Длинный коридор — приемные покои — похож на военный лазарет из старых видео. Только вместо раненых по обе стороны от узкого прохода сидят и лежат беременные — измученные, вспотевшие, мутноглазые. Натужно стрекочущие вентиляторы нервно крутятся на подставочках и только зря гоняют туда-сюда углекислый газ: проредить жуткую духоту они не могут. Пропеллеры забраны в решетки, к которым приделаны развевающиеся на дохлом ветру бумажные ленты — хоть как-то гонять полчища мух, которые все норовят рассесться на щеках и грудях ожидающих. Слышно мочу: женщины боятся покинуть очередь.
По бокам — комнаты. В одной заходится пискливым плачем младенец, потом еще один, потом целый хор. Из другой слышны стоны и матерщина — кто-то рожает. Мы перешагиваем через потерявших чувства толстых негритянок, через изможденных рыжих баб с прозрачными глазами, нам вслед бранятся на каком-то мертвом наречии — мы идем без очереди.

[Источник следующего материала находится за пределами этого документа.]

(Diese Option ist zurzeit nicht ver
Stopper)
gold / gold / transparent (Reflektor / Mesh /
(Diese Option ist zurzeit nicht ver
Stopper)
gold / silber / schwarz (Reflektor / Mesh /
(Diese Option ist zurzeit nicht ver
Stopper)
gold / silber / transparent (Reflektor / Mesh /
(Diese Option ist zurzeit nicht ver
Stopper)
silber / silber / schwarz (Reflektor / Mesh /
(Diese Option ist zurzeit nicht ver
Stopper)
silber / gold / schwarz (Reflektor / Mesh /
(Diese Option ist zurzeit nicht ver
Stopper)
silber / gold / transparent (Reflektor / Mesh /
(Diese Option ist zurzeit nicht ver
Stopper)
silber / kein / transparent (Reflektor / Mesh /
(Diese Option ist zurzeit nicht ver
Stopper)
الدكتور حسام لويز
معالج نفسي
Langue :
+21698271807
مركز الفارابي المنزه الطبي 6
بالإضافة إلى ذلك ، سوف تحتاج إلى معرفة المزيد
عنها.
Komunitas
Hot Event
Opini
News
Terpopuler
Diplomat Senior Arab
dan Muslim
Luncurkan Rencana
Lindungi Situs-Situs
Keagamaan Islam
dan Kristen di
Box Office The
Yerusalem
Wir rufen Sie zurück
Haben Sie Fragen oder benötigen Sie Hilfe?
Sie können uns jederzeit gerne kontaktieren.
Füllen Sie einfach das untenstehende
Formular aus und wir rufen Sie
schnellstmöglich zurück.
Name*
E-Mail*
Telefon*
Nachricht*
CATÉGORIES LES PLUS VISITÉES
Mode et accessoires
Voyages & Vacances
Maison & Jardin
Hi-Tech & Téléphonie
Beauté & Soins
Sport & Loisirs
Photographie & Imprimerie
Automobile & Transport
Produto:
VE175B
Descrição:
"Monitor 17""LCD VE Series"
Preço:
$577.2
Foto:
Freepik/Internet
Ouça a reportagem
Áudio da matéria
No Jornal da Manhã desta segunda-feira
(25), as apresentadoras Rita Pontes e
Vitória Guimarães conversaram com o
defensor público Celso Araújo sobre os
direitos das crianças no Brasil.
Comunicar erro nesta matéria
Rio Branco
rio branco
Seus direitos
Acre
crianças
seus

Я готов принять как необходимость то, что родился маленький Девендра: его народ и без того слишком мал, каждый воин у них на счету. Но отчего так приспичило рожать всем остальным?

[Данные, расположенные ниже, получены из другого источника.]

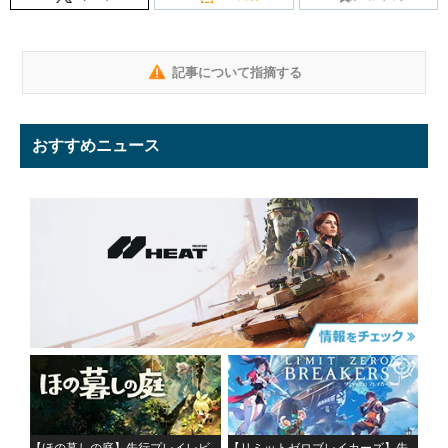
記事について指摘する
おすすめニュース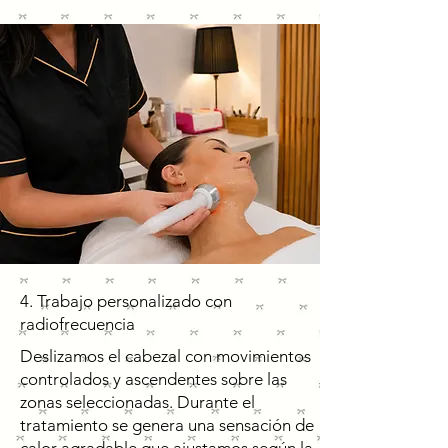
4. Trabajo personalizado con
radiofrecuencia
Deslizamos el cabezal con movimientos
controlados y ascendentes sobre las
zonas seleccionadas. Durante el
tratamiento se genera una sensación de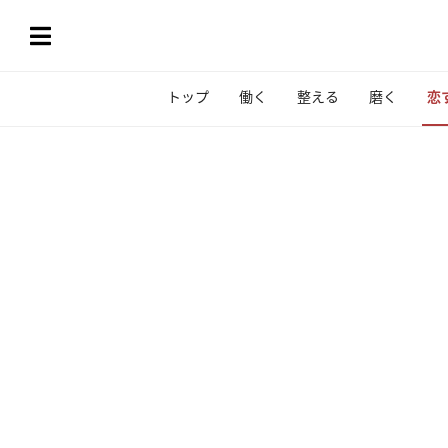
トップ
働く
整える
磨く
恋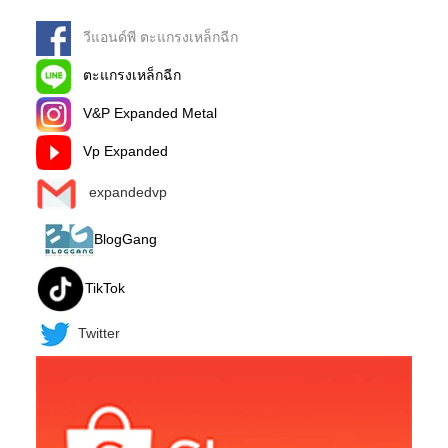
วีแอนด์พี ตะแกรงเหล็กฉีก
ตะแกรงเหล็กฉีก
V&P Expanded Metal
Vp Expanded
expandedvp
BlogGang
TikTok
Twitter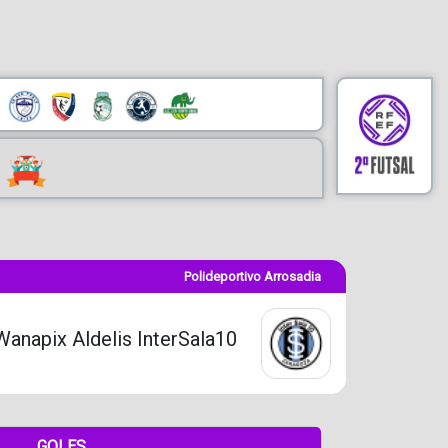
Polideportivo Arrosadia
Wanapix Aldelis InterSala10
GOLES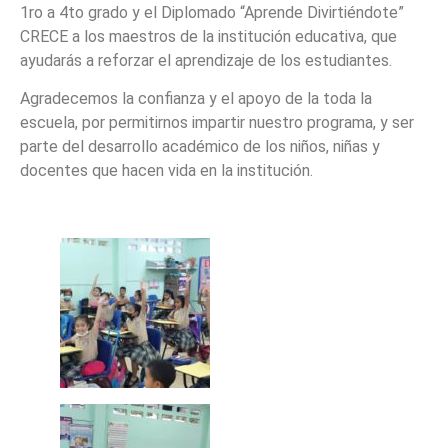
1ro a 4to grado y el Diplomado “Aprende Divirtiéndote”
CRECE a los maestros de la institución educativa, que
ayudarás a reforzar el aprendizaje de los estudiantes.
Agradecemos la confianza y el apoyo de la toda la
escuela, por permitirnos impartir nuestro programa, y ser
parte del desarrollo académico de los niños, niñas y
docentes que hacen vida en la institución.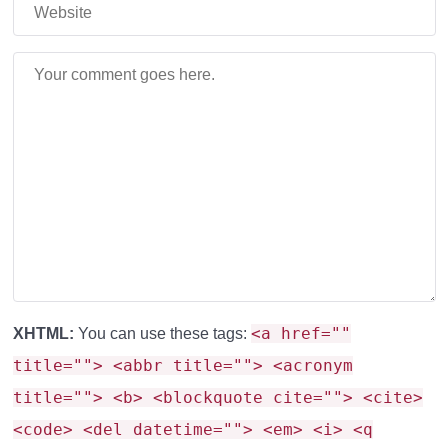
<a href=""
XHTML:
You can use these tags:
title=""> <abbr title=""> <acronym
title=""> <b> <blockquote cite=""> <cite>
<code> <del datetime=""> <em> <i> <q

— Я к матери! — оправдывается Аннели. — Моя мать — доктор!
Ноги, перегораживавшие проход, подтягиваются, ругань сменяется благоговейным шепотом. Нас пропускают беспрекословно. Нас просят о благосклонности. Кто-то сует нам мятые денежки давным-давно сгинувшего государства, будто мы жрецы, которые допущены к богине, и нас тоже надо задобрить.
И вот кабинет.
Аннели не стучит, просто дергает дверную ручку, и мы попадаем прямиком на гинекологический осмотр. Женщина в хирургической маске оборачивается к нам, чуть не зажатая двумя жирными складчатыми шоколадными ногами с желтыми пятками.
— Вон...
— Привет, ма.
Негритянка поднимает хай, Аннели скрещивает руки на груди и закусывает губу; отказывается уходить, а ее мать упрямо доводит осмотр до конца. Я остаюсь с Аннели, но чувствую себя кретином и стараюсь глядеть мимо, несмотря на известную силу притяжения черных дыр.